I’m just starting to read a book for book club, “The $64 Tomato” by William Alexander, and I have to say, I wish I’d written it. Heck, I could have written the first few chapters about buying a house in the country.
One of the first stories he tells about buying a 90-year-0ld house is the septic system. They discovered the antique clay pipe wasn’t connected to anything. The liquids were seeping into the ground, and the solids were… not. He has to call a plumber who redoes the piping and promises to come back later to redo the drain field. Unfortunately, they live on a clay-rich piece of land that defies Big Machinery’s attempts to move dirt.
This story made me think of our 100-year-old house and it’s sewer system or lack thereof. I’ve told that story here before, I believe. The toilet upstairs wasn’t flushing into any sewer system at all. A coffee can placed over the end of the pipe had rusted through, so it took some time before we realized the puddle in the side yard wasn’t rainfall.
The author also tells how everyone in this small town had a story about his Big Brown House. Everyone at some point had lived in it, worked on it, rented it or knew someone who had lived in it, worked on it or rented it. Our Big White House had similar stories. Let’s see how many I remember.
We’d bought the house from a couple who’d done some “remodeling” which is actually code for removing the architecturally interesting parts of the house to make way for his wheelchair. Much of the woodwork around the doors was scuffed from his chair. They’d removed the carpeting and revealed hardwood floors. We sanded and refinished those floors.
We were working on the house when a couple of women stopped by. It was Marlys and her daughter Val with a thermos of coffee and a plate of cookies. Marlys lived kitty-corner from us in an unrenovated house that still had all its French doors and stained glass windows. Ours had one window that had definitely been removed, because we found the stained glass window in the basement.
Marlys told us how her daughter was always hoping to buy this house, and I had to wonder why she didn’t. I thought we’d bought it for a steal. Apparently $25,000 was too much for a four-bedroom house in a little bitty town. I felt bad for about two seconds. If she really wanted the house, she had ample chance to buy it.
They told us some of the folklore around the house. It was one of two Tuskind houses in town where the Tuskind brothers (and their families) had lived. I checked the abstract and the house had been foreclosed upon twice. It had originally been built by a banker, and when the bank failed, that was the first foreclosure.

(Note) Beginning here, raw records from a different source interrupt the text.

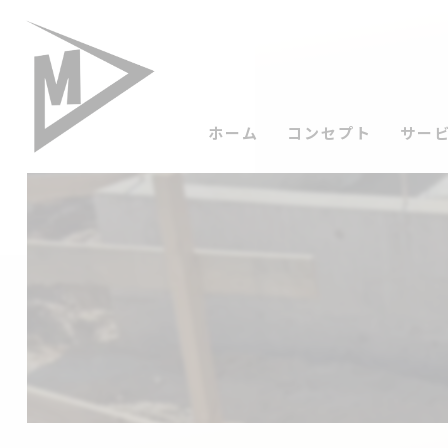
ホーム
コンセプト
サー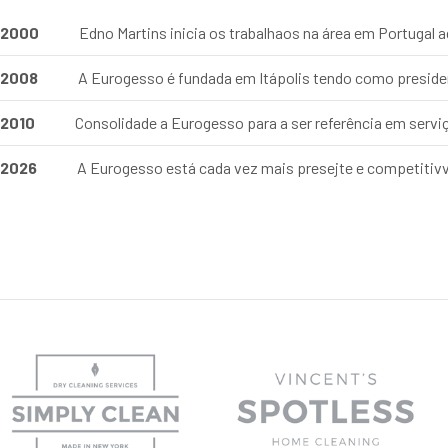
2000
Edno Martins inicia os trabalhaos na área em Portugal 
2008
A Eurogesso é fundada em Itápolis tendo como presid
2010
Consolidade a Eurogesso para a ser referência em serviç
2026
A Eurogesso está cada vez mais presejte e competitivv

The Big White House also stood empty for a time, and the original foundation had crumbled by then. Wild animals were seen going in and out of the basement through a hole. That gives me the willies, but I shouldn’t be surprised. I found mice nesting between the joists of the floor overhead in the basement. The babies scrambled out when Mom didn’t come back, and I dispatched them with the end of a softball bat. Bleah.
At one point in its history, the Big White House was home to a family whose home had been destroyed by fire. The church ladies came in and cleaned it up for them as a temporary place to stay. They had a double-wide trailer brought in to their farmland and called it good. If it was up to me, I’d have stayed in the house.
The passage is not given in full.